Мартин Хайдеггер, автор, Рене Шар, Жан Бофре и Доминик Фуркад среди игроков в петанк, 1966. Фотография Франсуа Федье. Публикуется с любезного разрешения автора
Когда я думаю о том, каким был Джованни в последние годы жизни, я вновь вижу пелену грусти, которая, казалось, затуманивала его лицо с тех пор, как он уволился из Центрального института реставрации и, уже расставшись с Кики[25], жил один, словно во сне. Разумеется, я ничего не смог для него сделать, не пытался расспрашивать фигуру, скрывавшуюся за этой пеленой; и не думаю, что он одобрил бы это. Человек, который открыл мне отсутствие тайны жизни, теперь словно сам окутывался тайной, в которой не мог признаться. И все же, хотя он все больше отдалялся, замыкаясь в своем безупречном двубортном пиджаке и в своем непроницаемом сердце, мне кажется, – вернее, я почему-то точно знаю, – что до самого конца он, как и его конрадовский альтер эго, оставался «одним из наших»: быть может, с его собственной точки зрения, он и не заслуживал прощения, но для меня он, как никто другой, оставался верен каждому своему жесту и каждому своему слову.

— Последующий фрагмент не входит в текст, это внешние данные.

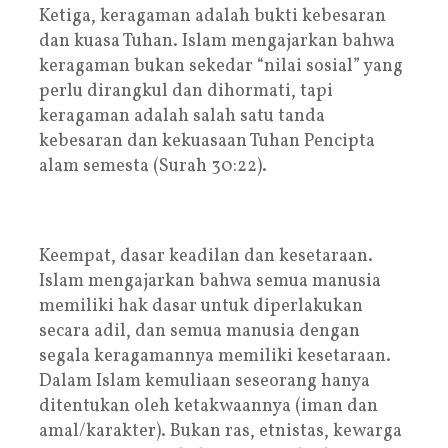
Ketiga, keragaman adalah bukti kebesaran
dan kuasa Tuhan. Islam mengajarkan bahwa
keragaman bukan sekedar “nilai sosial” yang
perlu dirangkul dan dihormati, tapi
keragaman adalah salah satu tanda
kebesaran dan kekuasaan Tuhan Pencipta
alam semesta (Surah 30:22).
Keempat, dasar keadilan dan kesetaraan.
Islam mengajarkan bahwa semua manusia
memiliki hak dasar untuk diperlakukan
secara adil, dan semua manusia dengan
segala keragamannya memiliki kesetaraan.
Dalam Islam kemuliaan seseorang hanya
ditentukan oleh ketakwaannya (iman dan
amal/karakter). Bukan ras, etnistas, kewarga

Много лет спустя, в 1985 году, я вернулся в Ле Тор и стал разыскивать гостиницу, в которой мы жили во время семинара (она называлась «Le chasselas» по названию одного из местных сортов винограда, необычайно ароматного муската). Когда я оказался перед ней, на мгновение я не мог поверить своим глазам: ничего не изменилось, я словно только что ее покинул, время там как будто остановилось, хотя все вокруг обновилось в соответствии с последними веяниями и требованиями моды. Минуту спустя я понял причину: гостиница была совершенно заброшена, входная дверь сорвана с петель, двойная лестница, которая вела к двери, разрушена в нескольких местах, сад, где проходил наш семинар, зарос сорняками.
Открытка, отправленная автором Джованни Урбани, Ле Тор, 1966.
Впечатление анахронизма было таким сильным, что мне показалось, будто заброшенность не была случайной – «Le chasselas» словно ждала меня все эти годы, а в этой незавершенности и покинутости словно отражались моя тогдашняя незрелость и моя неспособность хранить верность давно состоявшейся встрече. Потому что с точки зрения чувств и пейзажа то свидание было безмерно счастливым, но от семинара осталась какая-то неудовлетворенность или неоконченность. Конечно, я усердно читал Хайдеггера, а его философия была главной темой моих бесед с Джованни. И все же для того, чтобы встреча состоялась, одного ума мало, нужно еще и сердце, а мое сердце в те годы, нерешительное и сомневающееся, пребывало в других краях. Соединение сердца и ума произошло внезапно – я ясно это помню – в мае 1976 года, в то самое мгновение, когда до меня дошла весть о смерти Хайдеггера. Я почувствовал, что окончательно оставляю за спиной растерянность и нерешительность, и моя вновь обретенная уверенность выразилась в двух действиях: я посвятил памяти Мартина Хайдеггера свою только что завершенную книгу («Станцы») и напечатал в пятидесяти экземплярах, для друзей, «Прозы» – своего рода прощание с поэзией ради поэтической практики, с которой я впредь не расставался, – ради философии, «высшей музыки».